* Work task:
When writing out the entries below, keep only the lines from the line with "הצהרת נגישות" to the line with "STEFANO ORRU’: Perché la maggior parte delle", both included, exactly as they are, and leave the pictures aside.

* Listed records:
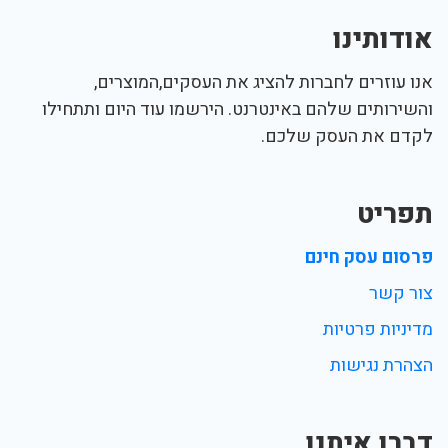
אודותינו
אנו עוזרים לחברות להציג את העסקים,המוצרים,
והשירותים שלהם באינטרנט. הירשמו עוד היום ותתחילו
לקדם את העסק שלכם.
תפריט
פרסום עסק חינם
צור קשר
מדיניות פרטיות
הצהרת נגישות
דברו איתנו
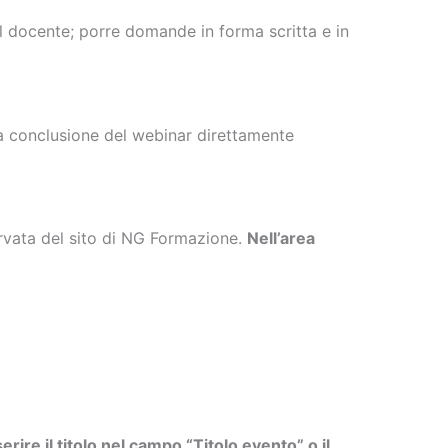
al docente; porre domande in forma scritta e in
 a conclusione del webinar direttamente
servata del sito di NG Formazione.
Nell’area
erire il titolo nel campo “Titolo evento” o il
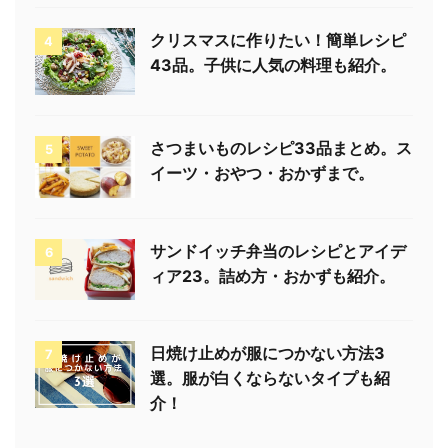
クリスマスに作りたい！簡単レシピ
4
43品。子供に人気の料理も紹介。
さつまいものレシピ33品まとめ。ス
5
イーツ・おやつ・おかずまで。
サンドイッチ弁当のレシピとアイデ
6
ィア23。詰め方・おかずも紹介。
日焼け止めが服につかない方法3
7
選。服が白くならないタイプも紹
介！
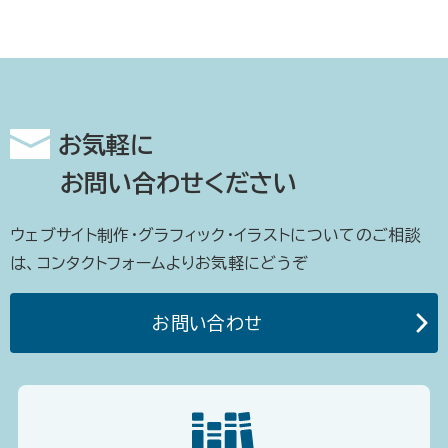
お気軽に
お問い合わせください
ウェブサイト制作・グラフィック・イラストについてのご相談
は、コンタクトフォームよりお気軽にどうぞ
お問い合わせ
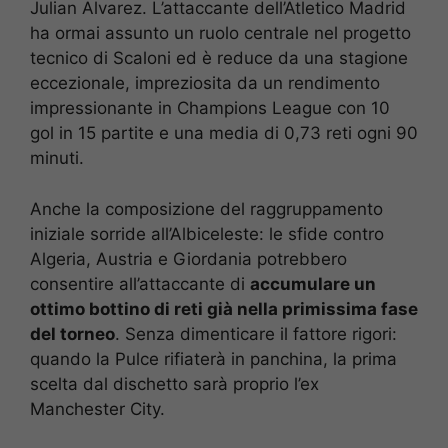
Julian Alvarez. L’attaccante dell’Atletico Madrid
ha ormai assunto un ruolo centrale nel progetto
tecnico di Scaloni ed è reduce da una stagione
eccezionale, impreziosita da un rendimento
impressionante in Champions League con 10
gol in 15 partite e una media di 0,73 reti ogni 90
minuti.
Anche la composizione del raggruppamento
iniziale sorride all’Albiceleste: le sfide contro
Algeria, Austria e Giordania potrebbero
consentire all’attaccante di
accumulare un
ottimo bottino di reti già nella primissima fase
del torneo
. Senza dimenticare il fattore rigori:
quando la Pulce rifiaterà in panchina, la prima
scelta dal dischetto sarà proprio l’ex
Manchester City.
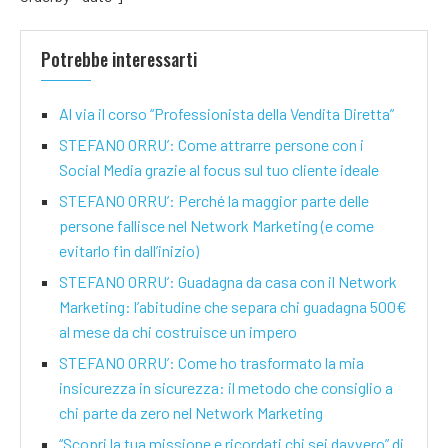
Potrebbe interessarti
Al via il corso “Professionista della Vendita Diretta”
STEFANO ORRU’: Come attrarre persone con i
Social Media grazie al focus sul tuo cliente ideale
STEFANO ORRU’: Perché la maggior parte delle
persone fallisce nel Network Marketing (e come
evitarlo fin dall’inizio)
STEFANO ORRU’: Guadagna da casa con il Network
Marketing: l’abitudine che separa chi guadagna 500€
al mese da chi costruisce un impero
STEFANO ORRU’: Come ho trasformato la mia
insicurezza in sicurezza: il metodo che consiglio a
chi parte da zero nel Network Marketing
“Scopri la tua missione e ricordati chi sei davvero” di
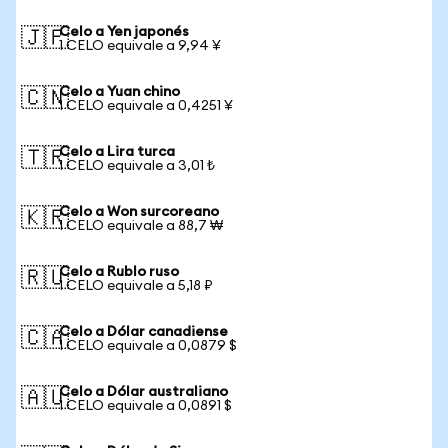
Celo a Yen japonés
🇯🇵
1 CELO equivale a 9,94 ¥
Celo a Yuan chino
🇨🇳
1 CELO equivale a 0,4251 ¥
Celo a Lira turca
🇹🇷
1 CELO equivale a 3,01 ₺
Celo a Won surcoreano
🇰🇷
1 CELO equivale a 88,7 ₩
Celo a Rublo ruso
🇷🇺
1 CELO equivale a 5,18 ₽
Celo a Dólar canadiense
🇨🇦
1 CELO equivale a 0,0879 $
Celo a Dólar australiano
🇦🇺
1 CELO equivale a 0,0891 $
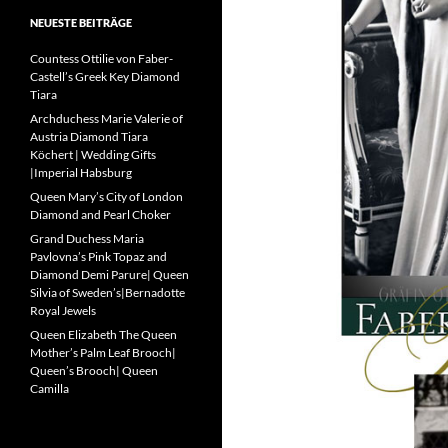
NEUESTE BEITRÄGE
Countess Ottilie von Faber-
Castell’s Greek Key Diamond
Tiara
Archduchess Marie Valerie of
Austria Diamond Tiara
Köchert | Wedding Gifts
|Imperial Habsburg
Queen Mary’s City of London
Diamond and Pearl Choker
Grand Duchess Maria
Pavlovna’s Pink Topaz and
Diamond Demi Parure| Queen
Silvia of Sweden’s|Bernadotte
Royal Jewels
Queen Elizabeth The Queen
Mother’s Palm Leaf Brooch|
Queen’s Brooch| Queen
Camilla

* Response area:
הצהרת נגישות
דברו איתנו
al docente; porre domande in forma scritta e in
 a conclusione del webinar direttamente
servata del sito di NG Formazione.
Nell’area
erire il titolo nel campo “Titolo evento” o il
クリスマスに作りたい！簡単レシピ
4
43品。子供に人気の料理も紹介。
さつまいものレシピ33品まとめ。ス
5
イーツ・おやつ・おかずまで。
サンドイッチ弁当のレシピとアイデ
6
ィア23。詰め方・おかずも紹介。
日焼け止めが服につかない方法3
7
選。服が白くならないタイプも紹
介！
お気軽に
お問い合わせください
ウェブサイト制作・グラフィック・イラストについてのご相談
は、コンタクトフォームよりお気軽にどうぞ
お問い合わせ
Julian Alvarez. L’attaccante dell’Atletico Madrid
ha ormai assunto un ruolo centrale nel progetto
tecnico di Scaloni ed è reduce da una stagione
eccezionale, impreziosita da un rendimento
impressionante in Champions League con 10
gol in 15 partite e una media di 0,73 reti ogni 90
minuti.
Anche la composizione del raggruppamento
iniziale sorride all’Albiceleste: le sfide contro
Algeria, Austria e Giordania potrebbero
consentire all’attaccante di
accumulare un
ottimo bottino di reti già nella primissima fase
del torneo
. Senza dimenticare il fattore rigori:
quando la Pulce rifiaterà in panchina, la prima
scelta dal dischetto sarà proprio l’ex
Manchester City.
Potrebbe interessarti
Al via il corso “Professionista della Vendita Diretta”
STEFANO ORRU’: Come attrarre persone con i
Social Media grazie al focus sul tuo cliente ideale
STEFANO ORRU’: Perché la maggior parte delle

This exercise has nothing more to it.